> [TASK DIRECTIONS]:
Every line containing "more" should be copied out. Go through the entries and find them.

> [DATA TO EXAMINE]:
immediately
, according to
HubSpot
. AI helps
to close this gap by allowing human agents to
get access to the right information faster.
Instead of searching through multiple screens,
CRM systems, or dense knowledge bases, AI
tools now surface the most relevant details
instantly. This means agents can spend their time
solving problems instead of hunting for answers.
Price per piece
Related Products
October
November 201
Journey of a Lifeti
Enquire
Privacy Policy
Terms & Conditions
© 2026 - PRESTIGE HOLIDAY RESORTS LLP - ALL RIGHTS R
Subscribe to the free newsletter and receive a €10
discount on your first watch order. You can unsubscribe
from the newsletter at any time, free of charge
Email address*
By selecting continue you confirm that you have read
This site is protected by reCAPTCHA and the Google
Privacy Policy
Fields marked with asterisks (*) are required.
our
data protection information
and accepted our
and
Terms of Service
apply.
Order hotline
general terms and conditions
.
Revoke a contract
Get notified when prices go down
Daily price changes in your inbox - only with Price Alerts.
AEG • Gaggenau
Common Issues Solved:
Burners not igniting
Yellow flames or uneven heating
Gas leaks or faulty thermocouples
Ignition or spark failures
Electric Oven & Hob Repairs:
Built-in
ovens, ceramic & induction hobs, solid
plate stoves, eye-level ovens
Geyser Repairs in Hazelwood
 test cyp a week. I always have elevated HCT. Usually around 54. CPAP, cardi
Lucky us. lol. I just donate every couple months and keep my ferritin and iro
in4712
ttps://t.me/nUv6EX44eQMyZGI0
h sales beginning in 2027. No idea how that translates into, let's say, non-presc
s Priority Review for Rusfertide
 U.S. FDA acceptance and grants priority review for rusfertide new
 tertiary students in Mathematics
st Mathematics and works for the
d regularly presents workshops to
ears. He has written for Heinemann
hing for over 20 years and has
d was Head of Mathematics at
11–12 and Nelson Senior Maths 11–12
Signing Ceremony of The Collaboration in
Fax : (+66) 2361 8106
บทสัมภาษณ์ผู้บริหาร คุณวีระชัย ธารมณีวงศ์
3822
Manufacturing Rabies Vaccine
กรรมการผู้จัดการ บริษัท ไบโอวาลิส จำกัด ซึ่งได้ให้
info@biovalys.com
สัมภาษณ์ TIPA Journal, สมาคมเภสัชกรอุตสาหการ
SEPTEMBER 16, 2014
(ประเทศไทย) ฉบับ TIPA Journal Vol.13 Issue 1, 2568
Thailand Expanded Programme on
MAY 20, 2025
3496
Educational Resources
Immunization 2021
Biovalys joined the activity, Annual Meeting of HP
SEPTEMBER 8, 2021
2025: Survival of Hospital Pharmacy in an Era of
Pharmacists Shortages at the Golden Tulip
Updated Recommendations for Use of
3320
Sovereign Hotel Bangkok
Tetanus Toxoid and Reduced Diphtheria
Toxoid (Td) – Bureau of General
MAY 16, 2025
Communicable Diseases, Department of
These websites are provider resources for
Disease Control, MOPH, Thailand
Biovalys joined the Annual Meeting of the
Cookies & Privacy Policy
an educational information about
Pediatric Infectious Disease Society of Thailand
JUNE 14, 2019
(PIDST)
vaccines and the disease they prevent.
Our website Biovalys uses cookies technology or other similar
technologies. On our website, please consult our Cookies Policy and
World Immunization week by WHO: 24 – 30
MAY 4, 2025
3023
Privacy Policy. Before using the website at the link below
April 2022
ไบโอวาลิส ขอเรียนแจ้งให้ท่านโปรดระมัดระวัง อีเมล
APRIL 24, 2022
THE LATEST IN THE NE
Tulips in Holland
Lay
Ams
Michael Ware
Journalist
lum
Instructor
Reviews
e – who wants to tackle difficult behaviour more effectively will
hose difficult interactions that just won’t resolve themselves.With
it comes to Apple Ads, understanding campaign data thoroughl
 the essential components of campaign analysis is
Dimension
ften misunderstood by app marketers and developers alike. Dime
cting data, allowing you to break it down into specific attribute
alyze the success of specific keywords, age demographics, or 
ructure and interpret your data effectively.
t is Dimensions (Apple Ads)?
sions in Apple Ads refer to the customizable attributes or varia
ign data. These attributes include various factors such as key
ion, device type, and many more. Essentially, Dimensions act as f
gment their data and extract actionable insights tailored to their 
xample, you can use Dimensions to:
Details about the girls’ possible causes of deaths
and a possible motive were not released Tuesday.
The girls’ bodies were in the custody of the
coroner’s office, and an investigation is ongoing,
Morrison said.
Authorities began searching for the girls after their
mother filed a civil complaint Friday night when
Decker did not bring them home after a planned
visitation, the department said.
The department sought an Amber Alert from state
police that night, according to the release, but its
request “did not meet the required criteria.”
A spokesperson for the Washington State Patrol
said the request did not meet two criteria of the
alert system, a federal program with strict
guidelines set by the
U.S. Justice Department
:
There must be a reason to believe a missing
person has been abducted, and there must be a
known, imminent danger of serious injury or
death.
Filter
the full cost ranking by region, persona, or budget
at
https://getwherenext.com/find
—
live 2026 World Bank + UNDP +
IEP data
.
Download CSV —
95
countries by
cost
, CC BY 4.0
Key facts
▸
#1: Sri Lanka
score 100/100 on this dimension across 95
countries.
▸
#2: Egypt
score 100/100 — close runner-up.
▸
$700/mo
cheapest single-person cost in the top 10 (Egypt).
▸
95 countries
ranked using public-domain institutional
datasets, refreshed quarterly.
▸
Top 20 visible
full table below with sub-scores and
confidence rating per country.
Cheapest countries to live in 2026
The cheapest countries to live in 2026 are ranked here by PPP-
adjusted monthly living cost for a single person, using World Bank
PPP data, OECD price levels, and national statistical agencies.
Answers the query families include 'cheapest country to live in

> [YOUR RESPONSE]:
e – who wants to tackle difficult behaviour more effectively will
ion, device type, and many more. Essentially, Dimensions act as f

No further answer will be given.